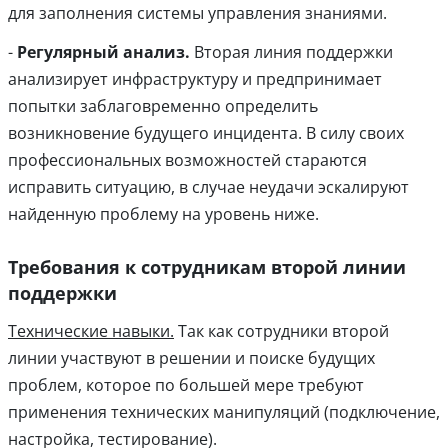
для заполнения системы управления знаниями.
-
Регулярный анализ.
Вторая линия поддержки
анализирует инфраструктуру и предпринимает
попытки заблаговременно определить
возникновение будущего инцидента. В силу своих
профессиональных возможностей стараются
исправить ситуацию, в случае неудачи эскалируют
найденную проблему на уровень ниже.
Требования к сотрудникам второй линии
поддержки
Технические навыки.
Так как сотрудники второй
линии участвуют в решении и поиске будущих
проблем, которое по большей мере требуют
применения технических манипуляций (подключение,
настройка, тестирование).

******************************

What to do:
In the material above, find each line containing the word "второй" and copy it.

Exercise solution:
Требования к сотрудникам второй линии
Так как сотрудники второй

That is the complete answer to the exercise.